Of course I understand the reasons for the differences. Of course I do, even though what I know about those reasons makes me squirm. Why squirm? Well [oh hell, just SAY it!] during those earlier moves I could and did focus on two things: on other people in my life and what the move could mean to them, and on forcing myself to shove down any fear or anxiousness, really ANY emotions that might distract me from the tasks of moving. Shoving down all emotions does contribute to the available energy, it's true. And focusing on others makes shoving down emotions easier.

So - anxiety and fear, and the torpor of the body and mind that these emotions generate, make the work of packing, sorting, arranging, lifting, throwing out, and so forth - the work of preparing to move really feel like work. None of this is logical. None of this truly even is real, and so none of it ought to keep me from getting the work of moving done. And it won't. Yet I know too that the only way - for me - to move along in the work of moving is to bring all of this into the light and open - by writing about it.
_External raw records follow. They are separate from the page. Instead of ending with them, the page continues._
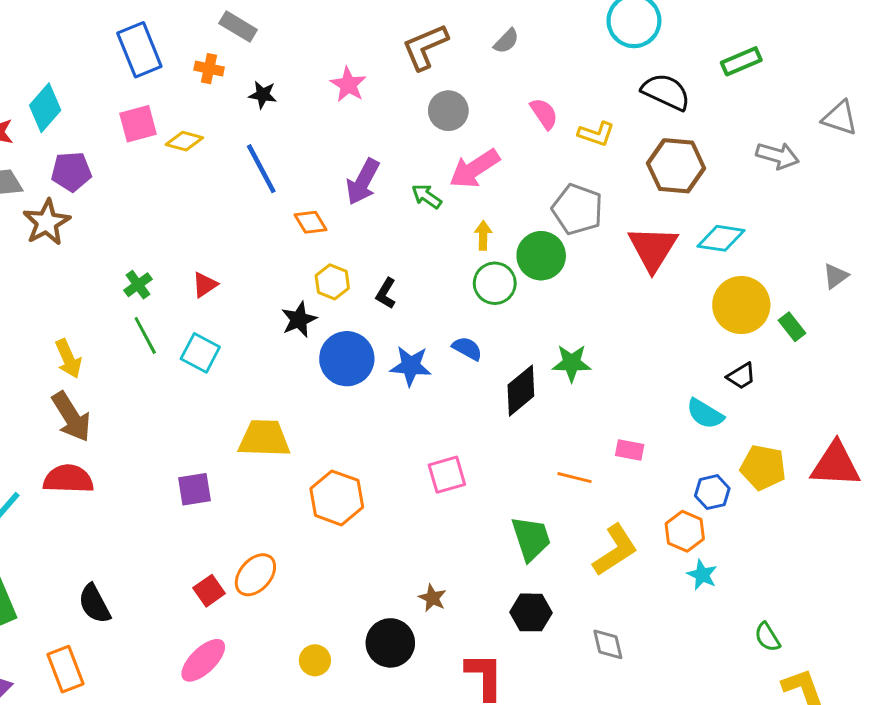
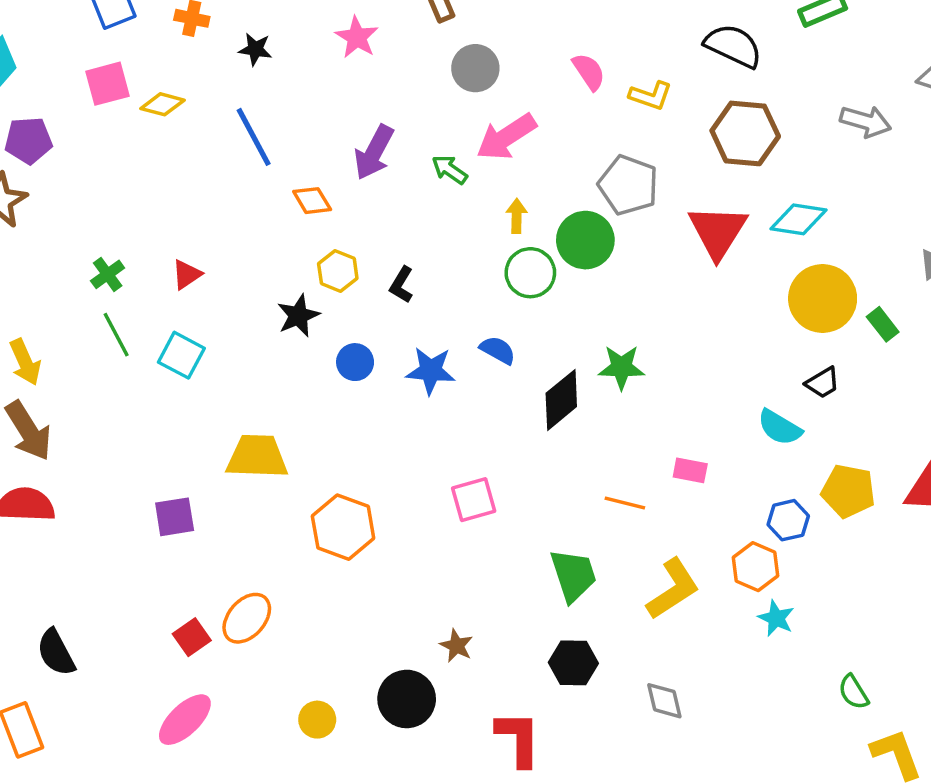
blue circle: (347, 359) -> (355, 362), size x0.6

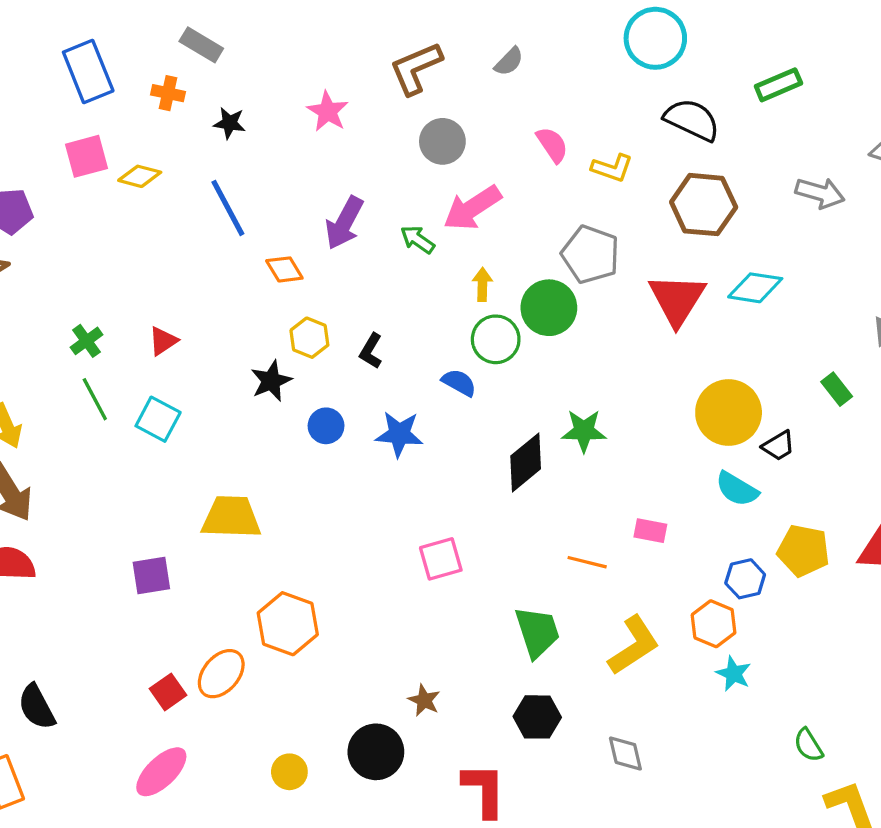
yellow circle: (823, 298) -> (729, 413), moved
blue semicircle: (498, 350) -> (459, 383), moved
orange hexagon: (343, 527) -> (288, 624), moved

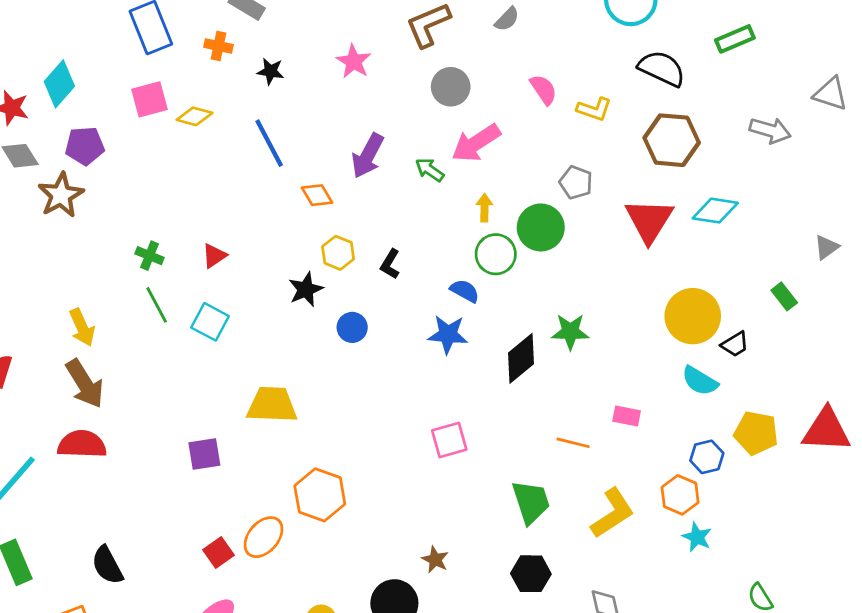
gray pentagon: (590, 254) -> (576, 182), size x0.7
green cross: (86, 341) -> (150, 256), turned -32
blue star: (399, 434) -> (448, 334), moved

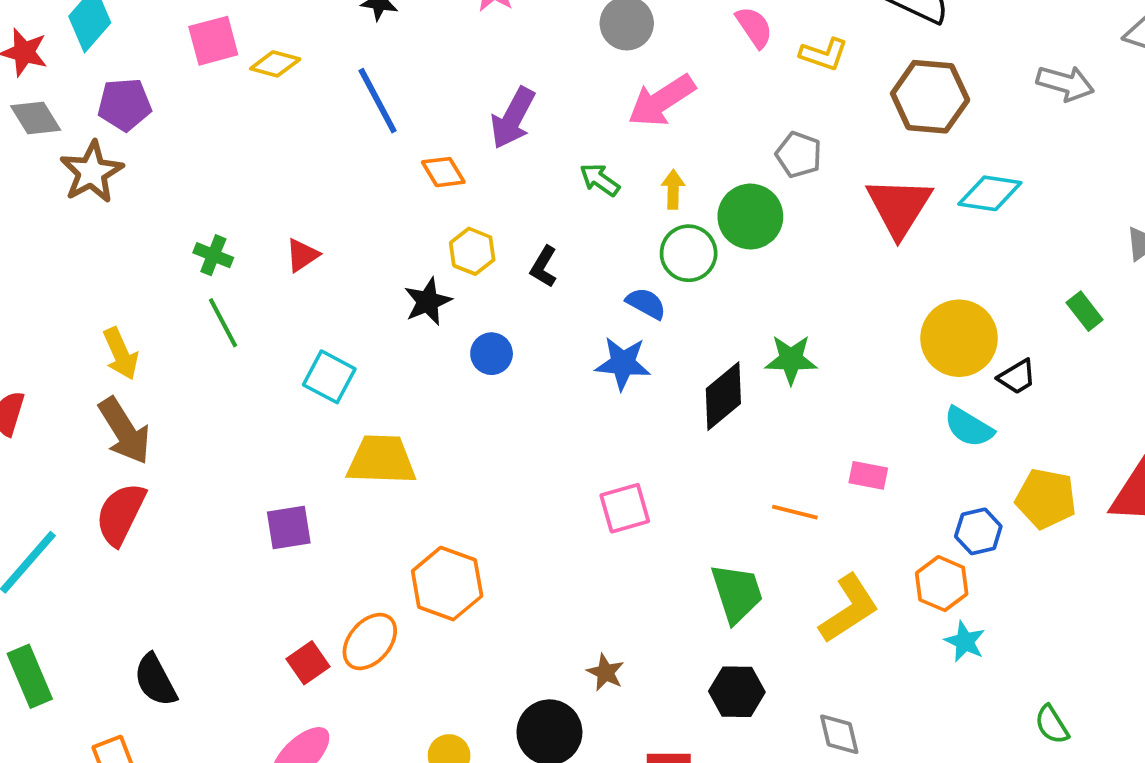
green arrow: (430, 170) -> (600, 180), moved
cyan square: (210, 322) -> (329, 377), moved
red semicircle: (82, 444) -> (121, 514), turned -66

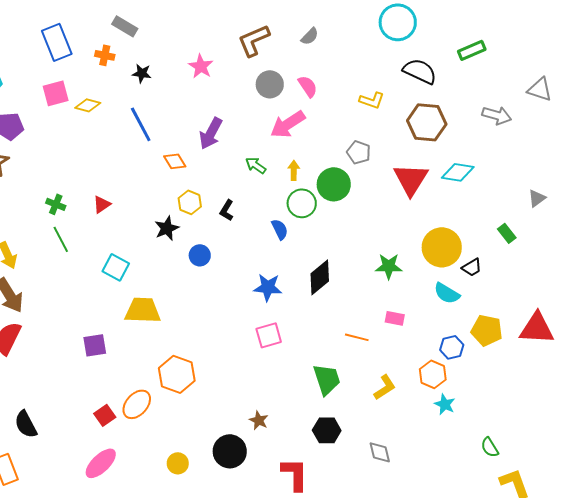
pink semicircle: (754, 27) -> (308, 86), moved
blue semicircle: (646, 303) -> (280, 229), turned 35
green star: (791, 359) -> (389, 266), moved
blue star: (623, 363) -> (268, 287), moved
yellow L-shape: (849, 609) -> (385, 387), size x0.7

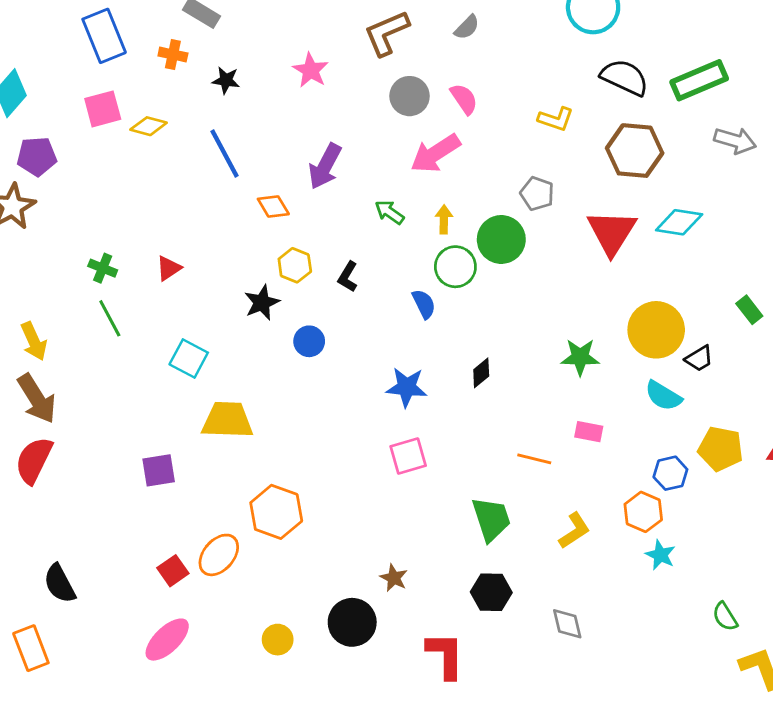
green rectangle: (472, 50) -> (699, 80), moved, size x1.4
black diamond: (320, 277) -> (481, 373), size x0.6

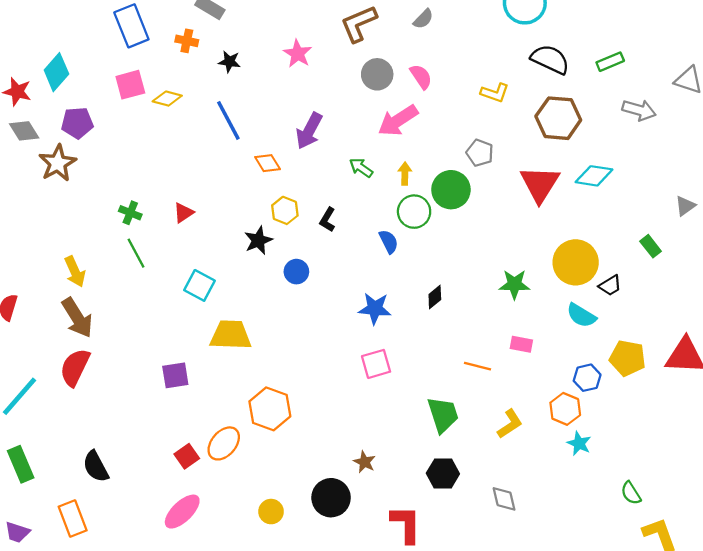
green rectangle: (699, 80) -> (610, 62), size x0.6

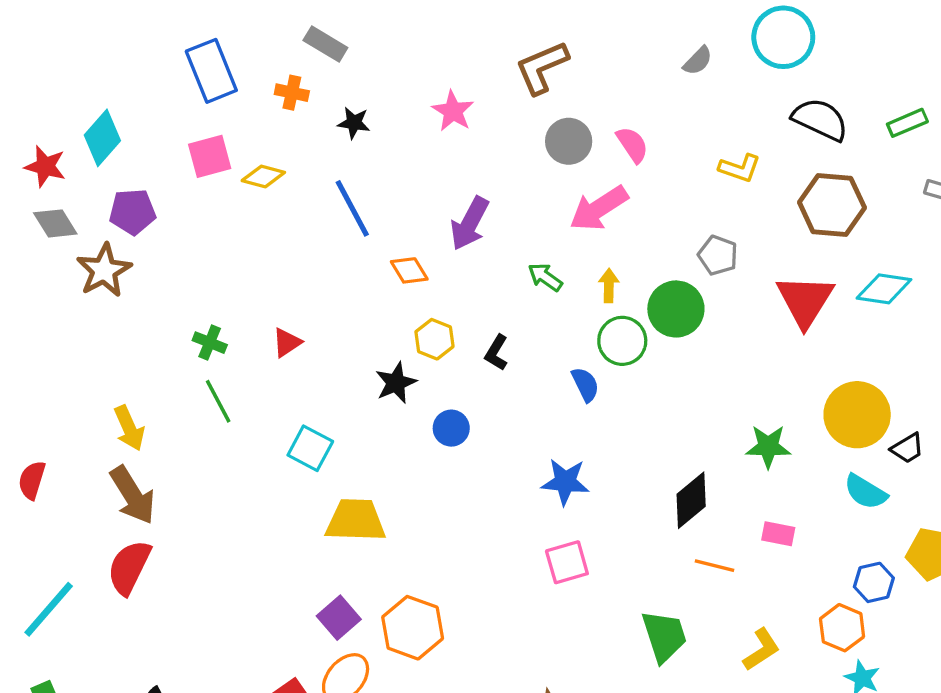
gray semicircle: (423, 19) -> (698, 61), moved
black diamond: (435, 297) -> (691, 500), moved, size x1.6
purple square: (175, 375) -> (339, 618), moved, turned -32

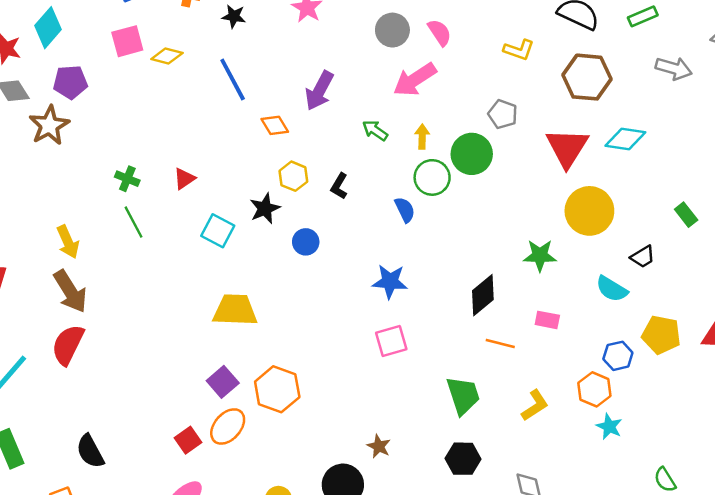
yellow circle: (857, 415) -> (589, 211), moved
cyan square: (310, 448) -> (218, 231), moved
I'm reading Augusten Burroughs' new book, "This is How" - and lovin' it - because he's writing about just these kinds of things. The ways we wear ourselves out, give away our power, and remain running in place (with scissors of course), our feet sticking in the muck of the unreality we accept as real are his topics - disguised within chapter titles like "How Not to Drink" or "How to Drink." What he returns to again and again in his literate and ironic style is how we refuse to see what is real, really, and so cannot see what we need. For Augusten, as for me, the need is to write about what is happening in emotion and behavior. This act of writing - and sharing, that's part of it - helps with the tendency toward torpor, helps transmute it into it's flip side - the combination of taking it slow and steady and honoring the experience by expressing it.
In the same way that Burroughs has always given aid and comfort to the mistreated little guy who lives in him through his writing, I find that my scared little girl stops jumping on my belly when I write. She's content to suck her thumb and smile at the upcoming adventure.